# My Halloween Project



## TakiGiggles (Oct 26, 2008)

SO last year i came up with a costume in 3 days using stuff i had in the closet. a white dress, a coat hanger, an old pair of socks and a bag of cotton balls became the feeble attempt at bunny ears. This year i don't want to have the half assed last minute costume. My boyfriend and i hosted the halloween party last year for our friends and are so far planning to do it this year as well. And i have decided what costume i would like to do. It's a cosplay costume which will fit in well with out group of friends anyway. not to say that we are nerds.... but most of us are nerds. gamers being the proper term. I'm going to do Ashlotte from soul calibur. I'm not too keen on the sewing and not too sure about the execution of some of the parts so if anyone can help that would be great. I included a few links to concept art of the character. 

Any ideas would be great.


http://images4.wikia.nocookie.net/soulcalibur/images/5/5e/Sc4-ashlotte.jpg
http://image.com.com/gamespot/images/2008/143/940047_20080523_screen002.jpg
http://image.com.com/gamespot/images/2008/143/940047_20080523_screen001.jpg


----------



## Rikki (Aug 14, 2006)

Are you wanting to make it or would you prefer to buy it? Check out the TONS of cosplay costume sites online. I found all kinds of crazy gamer costumes last year.


----------



## TakiGiggles (Oct 26, 2008)

its more of a personal goal. and it going to be a gradual project. i would rather not buy a costume because its not custom fitted and usually dont fit well anyway. a wig is prolly going to be the only part i buy pre-formed


----------



## Rikki (Aug 14, 2006)

Well actually, most of the cosplay costuming sites will size to fit you just right. But I completely understand wanting to make it yourself. Seeing as how I don't know anything about Soul Caliber though, I'm afraid I can't be of any help. Good luck with your costume!


----------



## TakiGiggles (Oct 26, 2008)

the help would more be about execution. bodices, boning, basic costuming


----------



## DeathDealer (Jun 18, 2004)

For the hoopskirt, I would recommend aluminum tubing for weight savings, but copper tubing may be more practical since it comes in longer lengths. Just use a spring bender to prevent kinking it. You can then paint it.

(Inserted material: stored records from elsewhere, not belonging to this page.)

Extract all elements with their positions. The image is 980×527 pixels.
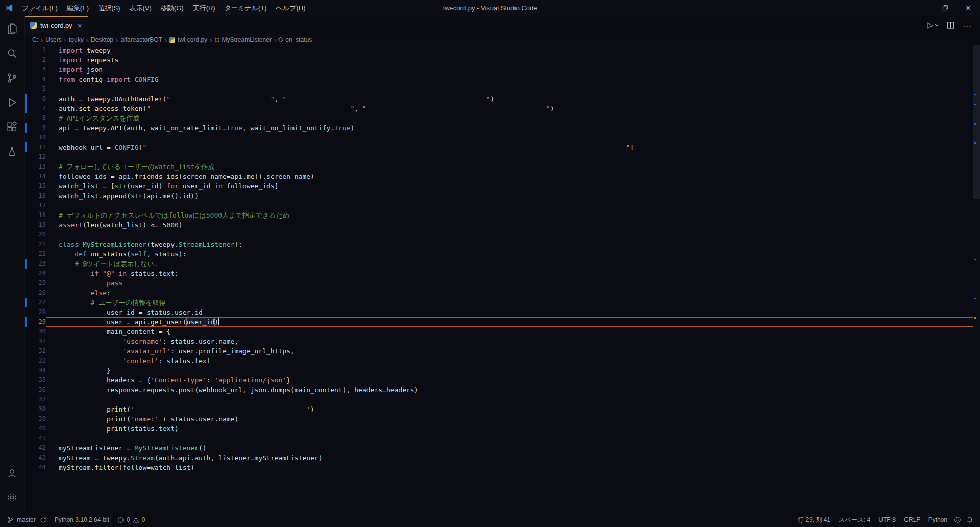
menu-t[interactable]: ターミナル(T) — [220, 0, 272, 16]
run-debug-icon[interactable] — [0, 90, 24, 114]
code-line[interactable]: 43myStream = tweepy.Stream(auth=api.auth… — [24, 453, 980, 463]
line-number-gutter[interactable]: 26 — [24, 288, 59, 298]
minimize-button[interactable]: – — [910, 0, 933, 16]
line-number-gutter[interactable]: 27 — [24, 298, 59, 307]
breadcrumb-item[interactable]: twi-cord.py — [169, 36, 207, 43]
line-number-gutter[interactable]: 30 — [24, 327, 59, 337]
line-number-gutter[interactable]: 8 — [24, 113, 59, 123]
line-number-gutter[interactable]: 3 — [24, 65, 59, 75]
breadcrumb-item[interactable]: Users — [45, 36, 61, 43]
menu-h[interactable]: ヘルプ(H) — [272, 0, 310, 16]
breadcrumb-item[interactable]: C: — [32, 36, 38, 43]
code-line[interactable]: 33 'content': status.text — [24, 356, 980, 366]
sync-changes-button[interactable] — [40, 513, 51, 526]
line-number-gutter[interactable]: 10 — [24, 133, 59, 142]
code-line[interactable]: 21class MyStreamListener(tweepy.StreamLi… — [24, 239, 980, 249]
editor[interactable]: 1import tweepy2import requests3import js… — [24, 45, 980, 513]
line-number-gutter[interactable]: 15 — [24, 181, 59, 191]
line-number-gutter[interactable]: 38 — [24, 404, 59, 414]
line-number-gutter[interactable]: 41 — [24, 434, 59, 443]
code-line[interactable]: 42myStreamListener = MyStreamListener() — [24, 443, 980, 453]
line-number-gutter[interactable]: 24 — [24, 269, 59, 278]
code-line[interactable]: 26 else: — [24, 288, 980, 298]
menu-e[interactable]: 編集(E) — [62, 0, 93, 16]
line-number-gutter[interactable]: 22 — [24, 249, 59, 259]
code-line[interactable]: 11webhook_url = CONFIG[" "] — [24, 142, 980, 152]
code-line[interactable]: 10 — [24, 133, 980, 142]
line-number-gutter[interactable]: 6 — [24, 94, 59, 104]
tab-twi-cord-py[interactable]: twi-cord.py × — [24, 16, 88, 34]
python-interpreter-status[interactable]: Python 3.10.2 64-bit — [51, 513, 113, 526]
code-line[interactable]: 5 — [24, 84, 980, 94]
account-icon[interactable] — [0, 461, 24, 485]
code-line[interactable]: 38 print('------------------------------… — [24, 404, 980, 414]
line-number-gutter[interactable]: 29 — [24, 317, 59, 327]
code-line[interactable]: 17 — [24, 201, 980, 210]
git-branch-status[interactable]: master — [3, 513, 40, 526]
tab-close-icon[interactable]: × — [78, 21, 82, 29]
line-number-gutter[interactable]: 18 — [24, 210, 59, 220]
code-line[interactable]: 8# APIインスタンスを作成 — [24, 113, 980, 123]
close-button[interactable]: × — [957, 0, 980, 16]
code-line[interactable]: 36 response=requests.post(webhook_url, j… — [24, 385, 980, 395]
code-line[interactable]: 6auth = tweepy.OAuthHandler(" ", " ") — [24, 94, 980, 104]
scrollbar[interactable] — [973, 45, 980, 513]
line-number-gutter[interactable]: 35 — [24, 375, 59, 385]
line-number-gutter[interactable]: 25 — [24, 278, 59, 288]
feedback-button[interactable] — [951, 513, 964, 526]
code-line[interactable]: 29 user = api.get_user(user_id) — [24, 317, 980, 327]
line-number-gutter[interactable]: 9 — [24, 123, 59, 133]
line-number-gutter[interactable]: 36 — [24, 385, 59, 395]
line-number-gutter[interactable]: 2 — [24, 55, 59, 65]
extensions-icon[interactable] — [0, 114, 24, 139]
code-line[interactable]: 14followee_ids = api.friends_ids(screen_… — [24, 172, 980, 181]
breadcrumb-item[interactable]: MyStreamListener — [215, 36, 272, 43]
code-line[interactable]: 7auth.set_access_token(" ", " ") — [24, 104, 980, 113]
code-line[interactable]: 37 — [24, 395, 980, 404]
settings-gear-icon[interactable] — [0, 485, 24, 510]
line-number-gutter[interactable]: 7 — [24, 104, 59, 113]
line-number-gutter[interactable]: 33 — [24, 356, 59, 366]
code-line[interactable]: 39 print('name:' + status.user.name) — [24, 414, 980, 424]
run-python-file-button[interactable]: ▷ — [927, 20, 939, 30]
line-number-gutter[interactable]: 21 — [24, 239, 59, 249]
code-line[interactable]: 25 pass — [24, 278, 980, 288]
line-number-gutter[interactable]: 16 — [24, 191, 59, 201]
code-line[interactable]: 15watch_list = [str(user_id) for user_id… — [24, 181, 980, 191]
code-line[interactable]: 27 # ユーザーの情報を取得 — [24, 298, 980, 307]
code-line[interactable]: 22 def on_status(self, status): — [24, 249, 980, 259]
line-number-gutter[interactable]: 14 — [24, 172, 59, 181]
breadcrumb-item[interactable]: touky — [69, 36, 84, 43]
problems-status[interactable]: 0 0 — [113, 513, 149, 526]
line-number-gutter[interactable]: 32 — [24, 346, 59, 356]
code-line[interactable]: 12 — [24, 152, 980, 162]
code-line[interactable]: 31 'username': status.user.name, — [24, 337, 980, 346]
menu-v[interactable]: 表示(V) — [125, 0, 156, 16]
menu-r[interactable]: 実行(R) — [188, 0, 220, 16]
line-number-gutter[interactable]: 23 — [24, 259, 59, 269]
code-line[interactable]: 30 main_content = { — [24, 327, 980, 337]
line-number-gutter[interactable]: 19 — [24, 220, 59, 230]
code-line[interactable]: 24 if "@" in status.text: — [24, 269, 980, 278]
menu-g[interactable]: 移動(G) — [156, 0, 188, 16]
code-line[interactable]: 44myStream.filter(follow=watch_list) — [24, 463, 980, 472]
line-number-gutter[interactable]: 42 — [24, 443, 59, 453]
line-number-gutter[interactable]: 1 — [24, 45, 59, 55]
code-line[interactable]: 40 print(status.text) — [24, 424, 980, 434]
encoding-status[interactable]: UTF-8 — [874, 513, 900, 526]
menu-s[interactable]: 選択(S) — [93, 0, 125, 16]
search-icon[interactable] — [0, 41, 24, 65]
line-number-gutter[interactable]: 5 — [24, 84, 59, 94]
scrollbar-thumb[interactable] — [973, 45, 980, 199]
line-number-gutter[interactable]: 11 — [24, 142, 59, 152]
testing-icon[interactable] — [0, 139, 24, 163]
code-line[interactable]: 28 user_id = status.user.id — [24, 307, 980, 317]
code-line[interactable]: 1import tweepy — [24, 45, 980, 55]
line-number-gutter[interactable]: 34 — [24, 366, 59, 375]
line-number-gutter[interactable]: 28 — [24, 307, 59, 317]
breadcrumb-item[interactable]: on_status — [279, 36, 312, 43]
line-number-gutter[interactable]: 4 — [24, 75, 59, 84]
language-mode-status[interactable]: Python — [924, 513, 951, 526]
code-line[interactable]: 9api = tweepy.API(auth, wait_on_rate_lim… — [24, 123, 980, 133]
code-line[interactable]: 34 } — [24, 366, 980, 375]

For attaching the hoopskirt to the skirt, look at using a handle loop from Ohio travel bag/hardware elf. Just make certain they are large enough to accept the pipe, or select pipe to fit the loops you choose.
They also have a variety of catches that can be used for attaching the hoopskirt to the bodice.

Parts catalog; handles, locks, wheels, zippers, buckles, rings, tools, fasteners and other hardware.
HardwareElf.Com hard to find hardware for crafters and do it yourselfers

The points at the end look like finials. If you cannot find anything locally, look through the King architectural metals catalog. They probably have it. You can then bond them to the vertical components of the hoopskirt with J-B Weld or a set screw from the back or both.

King Architectural Metals wrought iron metal balusters finials casting steel ornamental forged gate fence stairs Access control

Are the vertical components of the hoopskirt supposed to be able to swing out? If so, with the loops attaching them to the bodice just under the catches they would need to be made from a braided metal line rather than pipe. To prevent serious injury it may be best to just make them from pipe though, or peacebond them to the hoops but there is still enough room to do some serious damage to someone's shins. You may also want to bind the vertical components to all the hoops to prevent the paint from wearing off. You could do that with metal screws from the back or a thin wire lashing.

For the gears, you could probably get away with Lego Technic. Michaels now carries smaller decorative gears in their scrapbooking section which may work as well, but will be smaller than hers. If you can find it, the Battat science & discovery clockmaker kit has some that are close, but will need to be painted brass. K'nex also has/had some gears that may work.


----------



## TakiGiggles (Oct 26, 2008)

wow amazing help ty so much


----------



## cylonfrogqueen (Feb 13, 2008)

Why don't you contact someone that has already made this costume? 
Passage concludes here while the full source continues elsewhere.